(355d) Solar Thermal Energy-Based High Purity CO2 Release From Carbonate Sorbents

Authors: 
Nakkash, N. B., Al-Nahrain University
Wang, Z., University of Ontario Institute of Technology
Naterer, G. F., Memorial University of Newfoundland


Abstract

 

           The increase of the carbon dioxide content in the atmosphere is a major cause of concern in the conservation of nature and in saving the world from natural disaster which follows atmospheric pollution. Reducing CO2 emissions for addressing climate change becomes increasingly important as CO2 concentration in the atmosphere has been increasing rapidly, although procedures and measures have been taken to decrease or prevent the increase of carbon dioxide content in the atmosphere. Recycling CO2 with hydrogen for the production of fuels rather than taking it as a waste is a promising option for our future sustainability development. The subsequent release of the CO2 after it is captured in a sorbent can be combined with a highly chemical bond energy compound to produce biofuel. This requires a high purity of CO2 for the fuel synthesis. This paper focuses on the high purity CO2 release from its sorbents after they capture the CO2 emissions from an industrial plant.

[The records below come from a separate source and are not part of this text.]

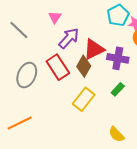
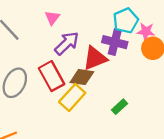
purple cross: (118, 58) -> (115, 42), moved
brown diamond: (84, 66) -> (82, 77), turned 65
yellow rectangle: (84, 99) -> (72, 97), moved

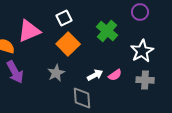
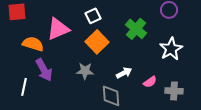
gray star: (56, 73) -> (85, 71), turned 30
pink semicircle: (115, 75) -> (150, 82), moved
gray cross: (145, 80) -> (174, 91), moved

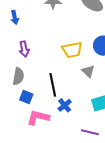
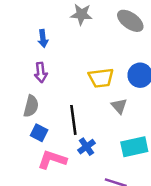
blue arrow: (15, 17) -> (43, 39), moved

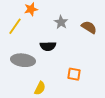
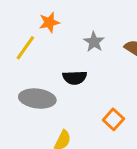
orange square: (74, 74) -> (113, 119), turned 32

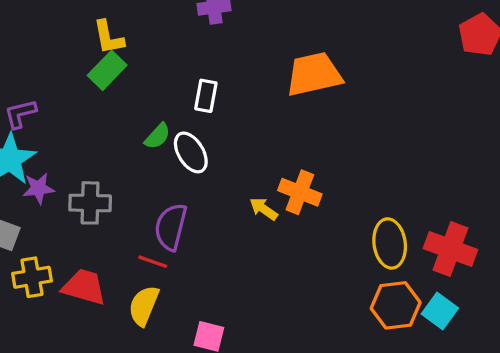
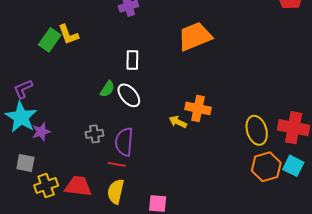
green rectangle: (107, 70) -> (50, 40), moved
gray cross: (90, 203) -> (95, 134), moved, size x0.7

           Thermodynamic analysis is performed in this paper involving the enthalpy changes, the total heat required for the sorbent decomposition at various temperatures, and the maximum heat required by the decomposition with the release kinetics of sorbents are also investigated theoretically.

 The present work also concerns with experimentally studying the release of high purity of CO2 from different carbonates such as MgCO3, NaHCO3, Na2CO3, CaCO3 and KHCO3, using a direct concentrated solar thermal energy. Practically, a solar experimental loop has been used in a solar solarium system to investigate the effects of solar thermal energy and the radiation intensity on the chemical composition profile and the amount of CO2 released at different temperatures, time intervals, and the total heat required for decomposition of NaHCO3, KHCO3 and MgCO3 to release pure CO2, the results were compared with the theoretical investigations.